First Nations Chief says government MPP is lying about meeting with him
PC representative Kevin Holland told a reporter he met with the Gull Bay Chief. Wilfred King says it never happened.
En juillet 2026, le nord-ouest de l’Ontario est touché par des feux de forêt dévastateurs qui menacent plusieurs communautés autochtones. Ces incendies ont forcé des évacuations massives, notamment dans les Premières Nations de Kiashke Zaaging Anishinaabek (Gull Bay) et de Neskantaga. Les autorités provinciales, dirigées par le gouvernement progressiste-conservateur de Doug Ford, affirment avoir amélioré la communication avec les communautés touchées. Cependant, ces déclarations sont contestées par les chefs autochtones, qui dénoncent un manque de coordination et de transparence dans la gestion de la crise. Les feux ont détruit des propriétés entières et coupé des routes essentielles, comme la Highway 599 vers Pickle Lake, privant certaines communautés de ravitaillement aérien en nourriture, médicaments et carburant pendant plusieurs jours.
Le député provincial ontarien Kevin Holland, membre du Parti progressiste-conservateur (PC) et ministre associé des forêts, a affirmé dans une interview publiée le 25 juillet 2026 avoir amélioré les échanges avec les chefs autochtones, dont Wilfred King, chef de la Première Nation Gull Bay. Il a également mentionné que le premier ministre Doug Ford s’était dit prêt à rencontrer ce dernier. Cependant, le chef King a catégoriquement démenti ces propos lors d’une conférence de presse le 28 juillet 2026. Il a déclaré n’avoir jamais eu de discussion avec Holland et accusé ce dernier de mentir aux Ontariens. King a précisé avoir croisé Doug Ford par hasard le 18 juillet 2026 au centre de la Croix-Rouge à Thunder Bay, où il a brièvement interpellé le premier ministre pour exiger une réunion de deux heures avec le ministre des Ressources naturelles, Mikel Harris, afin de coordonner la réponse aux incendies. Selon King, cette demande a été refusée.

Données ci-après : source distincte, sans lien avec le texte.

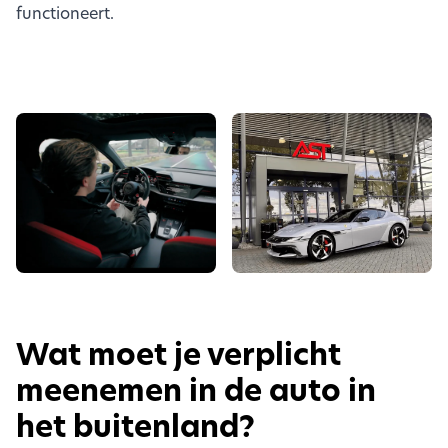
functioneert.
Wat moet je verplicht
meenemen in de auto in
het buitenland?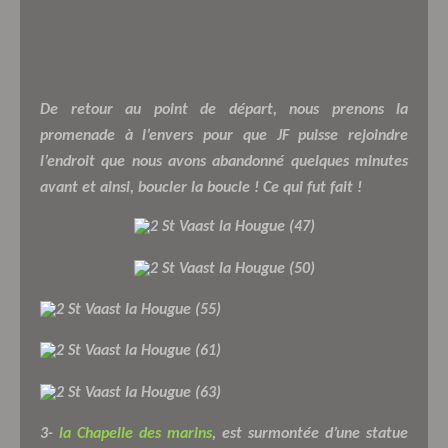
De retour au point de départ, nous prenons la
promenade à l’envers pour que JF puisse rejoindre
l’endroit que nous avons abandonné quelques minutes
avant et ainsi, boucler la boucle ! Ce qui fut fait !
3-
la
Chapelle des marins
, est surmontée d’une statue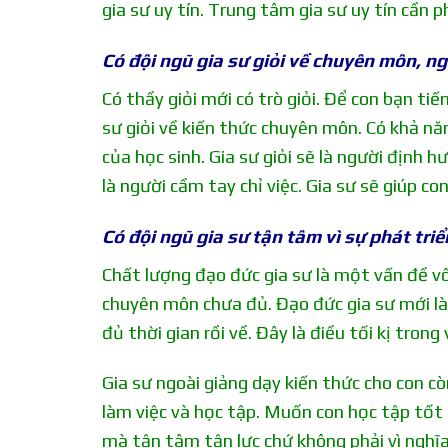
gia sư uy tín. Trung tâm gia sư uy tín cần p
Có đội ngũ gia sư giỏi về chuyên môn, ng
Có thầy giỏi mới có trò giỏi. Để con bạn tiến
sư giỏi về kiến thức chuyên môn. Có khả nă
của học sinh. Gia sư giỏi sẽ là người định
là người cầm tay chỉ việc. Gia sư sẽ giúp co
Có đội ngũ gia sư tận tâm vì sự phát triể
Chất lượng đạo đức gia sư là một vấn đề vô 
chuyên môn chưa đủ. Đạo đức gia sư mới là 
đủ thời gian rồi về. Đây là điều tối kị trong 
Gia sư ngoài giảng dạy kiến thức cho con c
làm việc và học tập. Muốn con học tập tốt c
mà tận tâm tận lực chứ không phải vì nghĩa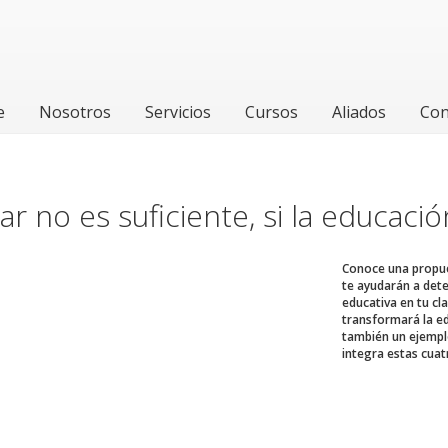
e
Nosotros
Servicios
Cursos
Aliados
Con
ar no es suficiente, si la educació
Conoce una propue
te ayudarán a dete
educativa en tu cl
transformará la ed
también un ejempl
integra estas cua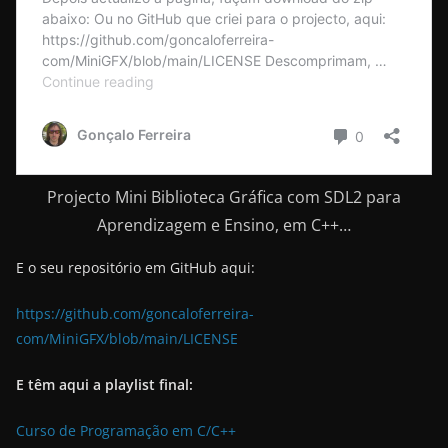
Projecto Mini Biblioteca Gráfica com SDL2 para
Aprendizagem e Ensino, em C++…
E o seu repositório em GitHub aqui:
https://github.com/goncaloferreira-
com/MiniGFX/blob/main/LICENSE
E têm aqui a playlist final:
Curso de Programação em C/C++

Le chef Wilfred King a été l’un des premiers à dénoncer publiquement le 12 juillet 2026 le manque d’informations transmises par l’Ontario pour organiser les évacuations dans sa communauté. Il a depuis réclamé une enquête publique sur la gestion des feux de forêt par la province, une demande soutenue par les partis d’opposition (NPD, Parti vert et Parti libéral) ainsi que par d’autres communautés autochtones touchées. King souligne que les appels à une enquête ne reçoivent aucune réponse de la part du gouvernement provincial, qu’il qualifie de « sourd ». Il insiste sur le fait que ce problème ne concerne pas uniquement les Premières Nations, mais bien l’ensemble de l’Ontario, puisque les dysfonctionnements ont affecté des milliers de personnes et de biens.

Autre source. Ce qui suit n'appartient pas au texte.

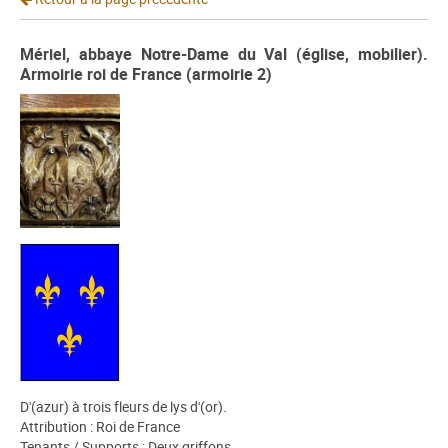
Mériel, abbaye Notre-Dame du Val (église, mobilier).
Armoirie roi de France (armoirie 2)
D'(azur) à trois fleurs de lys d'(or).
Attribution : Roi de France
Tenants / Supports : Deux griffons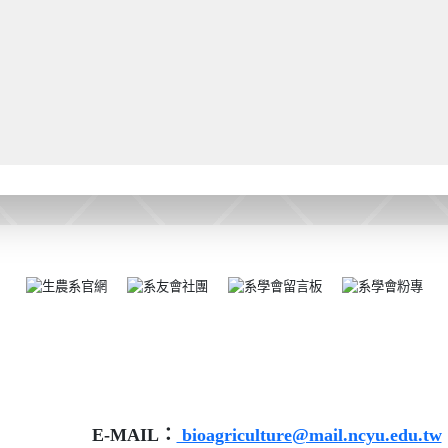
E-MAIL：
bioagriculture@mail.ncyu.edu.tw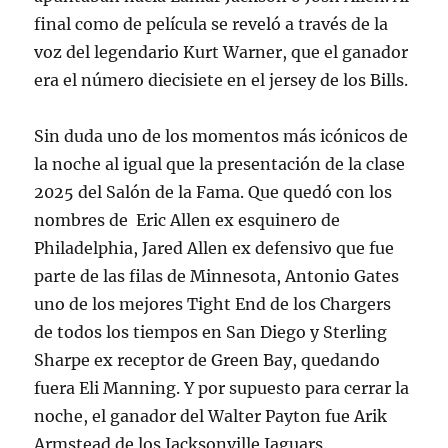
final como de película se reveló a través de la
voz del legendario Kurt Warner, que el ganador
era el número diecisiete en el jersey de los Bills.
Sin duda uno de los momentos más icónicos de
la noche al igual que la presentación de la clase
2025 del Salón de la Fama. Que quedó con los
nombres de Eric Allen ex esquinero de
Philadelphia, Jared Allen ex defensivo que fue
parte de las filas de Minnesota, Antonio Gates
uno de los mejores Tight End de los Chargers
de todos los tiempos en San Diego y Sterling
Sharpe ex receptor de Green Bay, quedando
fuera Eli Manning. Y por supuesto para cerrar la
noche, el ganador del Walter Payton fue Arik
Armstead de los Jacksonville Jaguars.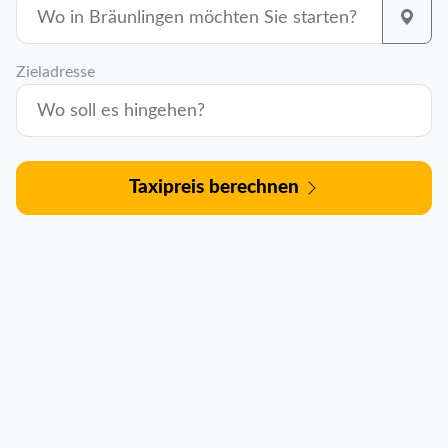
Zieladresse
Taxipreis berechnen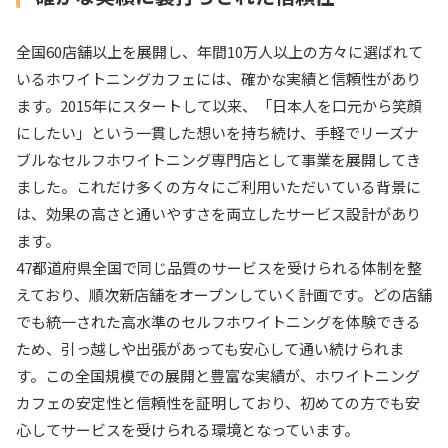
全国60店舗以上を展開し、年間10万人以上の方々に選ばれて
いるホワイトニングカフェには、確かな実績と信頼性があり
ます。2015年にスタートして以来、「日本人を口元から笑顔
にしたい」という一貫した想いを持ち続け、手軽でリーズナ
ブルなセルフホワイトニング専門店として事業を展開してき
ました。これだけ多くの方々にご利用いただいている背景に
は、効果の高さと通いやすさを両立したサービス設計があり
ます。
47都道府県全国で同じ品質のサービスを受けられる体制を整
えており、順次新店舗をオープンしていく計画です。どの店舗
でも統一された高水準のセルフホワイトニングを体験できる
ため、引っ越しや出張があっても安心して通い続けられま
す。この全国規模での展開と豊富な実績が、ホワイトニング
カフェの安定性と信頼性を証明しており、初めての方でも安
心してサービスを受けられる環境となっています。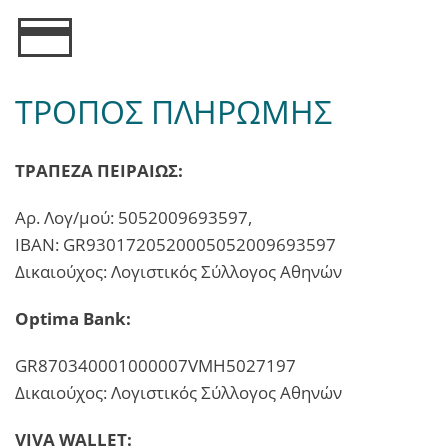
ΤΡΟΠΟΣ ΠΛΗΡΩΜΗΣ
ΤΡΑΠΕΖΑ ΠΕΙΡΑΙΩΣ:
Αρ. Λογ/μού: 5052009693597,
ΙΒΑΝ: GR9301720520005052009693597
Δικαιούχος: Λογιστικός Σύλλογος Αθηνών
Optima Bank:
GR870340001000007VMH5027197
Δικαιούχος: Λογιστικός Σύλλογος Αθηνών
VIVA WALLET: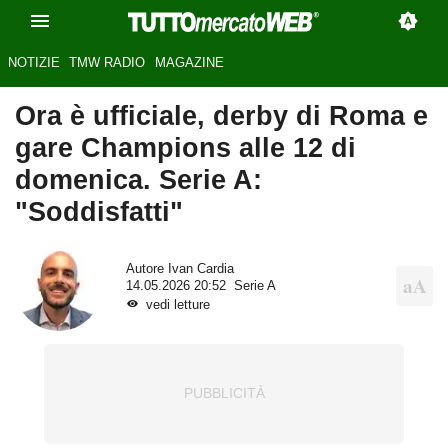
NOTIZIE
TMW RADIO
MAGAZINE
Ora è ufficiale, derby di Roma e
gare Champions alle 12 di
domenica. Serie A:
"Soddisfatti"
Autore
Ivan Cardia
14.05.2026 20:52
Serie A
vedi letture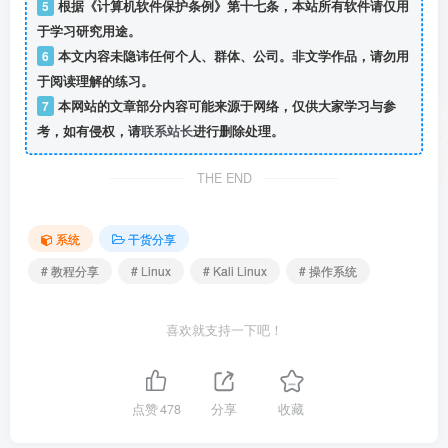
5
根据《计算机软件保护条例》第十七条，本站所有软件请仅用
于学习研究用途。
6
本文内容未隐讳任何个人、群体、公司。非文学作品，请勿用
于阅读理解的练习。
7
本网站的文章部分内容可能来源于网络，仅供大家学习与参
考，如有侵权，请
联系站长
进行删除处理。
THE END
系统
干货分享
# 教程分享
# Linux
# Kali Linux
# 操作系统
喜欢就支持一下吧！
点赞
478
分享
收藏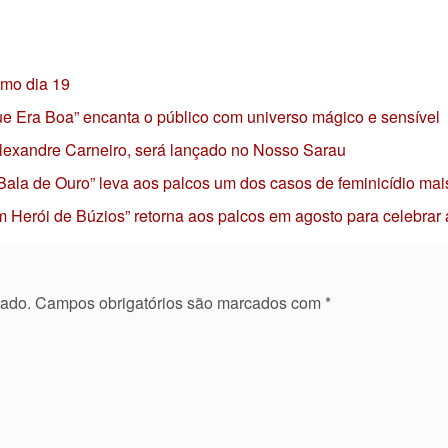
imo dia 19
 que Era Boa” encanta o público com universo mágico e sensível
 Alexandre Carneiro, será lançado no Nosso Sarau
 Bala de Ouro” leva aos palcos um dos casos de feminicídio mai
 Herói de Búzios” retorna aos palcos em agosto para celebrar
cado.
Campos obrigatórios são marcados com
*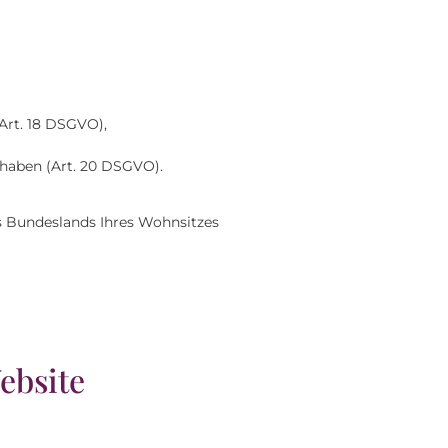
Art. 18 DSGVO),
 haben (Art. 20 DSGVO).
es Bundeslands Ihres Wohnsitzes
ebsite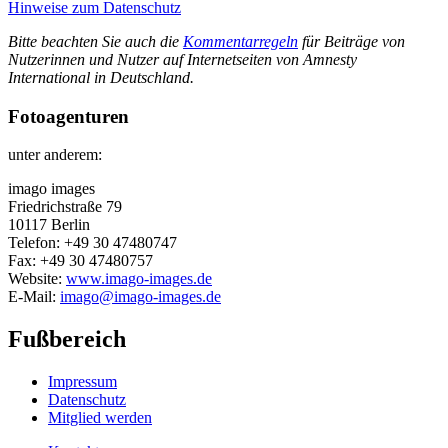
Hinweise zum Datenschutz
Bitte beachten Sie auch die
Kommentarregeln
für Beiträge von
Nutzerinnen und Nutzer auf Internetseiten von Amnesty
International in Deutschland.
Fotoagenturen
unter anderem:
imago images
Friedrichstraße 79
10117 Berlin
Telefon: +49 30 47480747
Fax: +49 30 47480757
Website:
www.imago-images.de
E-Mail:
imago@imago-images.de
Fußbereich
Impressum
Datenschutz
Mitglied werden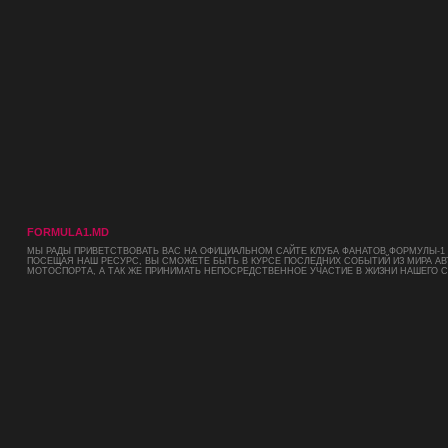
FORMULA1.MD
МЫ РАДЫ ПРИВЕТСТВОВАТЬ ВАС НА ОФИЦИАЛЬНОМ САЙТЕ КЛУБА ФАНАТОВ ФОРМУЛЫ-1 
ПОСЕЩАЯ НАШ РЕСУРС, ВЫ СМОЖЕТЕ БЫТЬ В КУРСЕ ПОСЛЕДНИХ СОБЫТИЙ ИЗ МИРА АВ
МОТОСПОРТА, А ТАК ЖЕ ПРИНИМАТЬ НЕПОСРЕДСТВЕННОЕ УЧАСТИЕ В ЖИЗНИ НАШЕГО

La Première Nation de Neskantaga, une communauté accessible uniquement par avion, a dû évacuer le 19 juillet 2026 en raison de l’avancée des feux et de la coupure de la Highway 599, qui sert de ligne d’approvisionnement aérien pour les denrées, les médicaments et le carburant. Le chef Gary Quisess a révélé le 25 juillet 2026 que le Centre provincial des opérations d’urgence (PEOC) avait interrompu une réunion d’urgence le 23 juillet, promettant de reprendre les échanges seulement le 30 juillet. Sous la pression, une nouvelle réunion a finalement eu lieu le 28 juillet pour discuter du retour des habitants. Quisess a indiqué que les communications s’étaient légèrement améliorées depuis, avec l’ouverture de la route vers Pickle Lake et la reprise des livraisons aériennes. Cependant, il critique l’absence du ministre des Affaires autochtones, Greg Rickford, qui n’a pas visité les communautés en crise, et estime que les échanges restent insuffisants.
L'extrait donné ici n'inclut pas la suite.